[Opening Information section]

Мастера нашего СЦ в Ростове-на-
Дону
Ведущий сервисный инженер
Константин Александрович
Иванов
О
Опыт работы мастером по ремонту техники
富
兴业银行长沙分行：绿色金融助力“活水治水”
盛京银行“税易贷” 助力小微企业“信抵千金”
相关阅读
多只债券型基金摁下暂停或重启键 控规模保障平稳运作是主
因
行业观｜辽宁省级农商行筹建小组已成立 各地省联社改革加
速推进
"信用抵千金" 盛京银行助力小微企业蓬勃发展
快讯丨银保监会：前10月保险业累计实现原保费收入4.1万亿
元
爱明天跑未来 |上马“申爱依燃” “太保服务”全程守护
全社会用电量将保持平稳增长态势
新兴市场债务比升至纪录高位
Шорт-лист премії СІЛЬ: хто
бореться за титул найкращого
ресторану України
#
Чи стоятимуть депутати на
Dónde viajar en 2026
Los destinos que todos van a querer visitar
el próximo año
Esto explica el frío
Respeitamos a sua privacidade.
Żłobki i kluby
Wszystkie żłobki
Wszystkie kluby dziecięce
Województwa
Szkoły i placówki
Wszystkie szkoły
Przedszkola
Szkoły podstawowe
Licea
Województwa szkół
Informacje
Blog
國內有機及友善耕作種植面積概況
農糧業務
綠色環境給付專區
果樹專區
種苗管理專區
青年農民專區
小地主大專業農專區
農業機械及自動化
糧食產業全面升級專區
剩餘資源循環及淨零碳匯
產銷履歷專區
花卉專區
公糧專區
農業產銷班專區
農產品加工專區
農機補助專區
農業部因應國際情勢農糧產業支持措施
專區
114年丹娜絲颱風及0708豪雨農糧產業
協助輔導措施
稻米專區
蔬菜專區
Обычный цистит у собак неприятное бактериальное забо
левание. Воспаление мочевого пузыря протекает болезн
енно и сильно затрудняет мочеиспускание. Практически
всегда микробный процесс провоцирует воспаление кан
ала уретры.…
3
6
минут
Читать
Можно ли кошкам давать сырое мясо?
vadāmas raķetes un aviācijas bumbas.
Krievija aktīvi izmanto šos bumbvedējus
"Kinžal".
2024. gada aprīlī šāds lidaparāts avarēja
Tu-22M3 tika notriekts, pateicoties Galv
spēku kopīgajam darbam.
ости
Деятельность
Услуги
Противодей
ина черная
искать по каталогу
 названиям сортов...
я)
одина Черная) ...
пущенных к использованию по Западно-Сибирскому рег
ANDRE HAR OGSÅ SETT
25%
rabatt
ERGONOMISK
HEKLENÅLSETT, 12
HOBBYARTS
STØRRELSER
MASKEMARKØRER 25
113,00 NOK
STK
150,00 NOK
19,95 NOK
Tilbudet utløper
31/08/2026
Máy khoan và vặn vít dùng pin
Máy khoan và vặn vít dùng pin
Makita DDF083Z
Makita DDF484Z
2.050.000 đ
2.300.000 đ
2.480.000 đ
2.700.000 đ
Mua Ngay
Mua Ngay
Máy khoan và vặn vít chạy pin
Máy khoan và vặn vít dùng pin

[Closing Information section]

**Try it:** Everything from the line that contains "Máy khoan và vặn vít chạy pin" through the final line of the listing is to be restated word for word, and nothing more.

**Problem solution:**
Máy khoan và vặn vít chạy pin
Máy khoan và vặn vít dùng pin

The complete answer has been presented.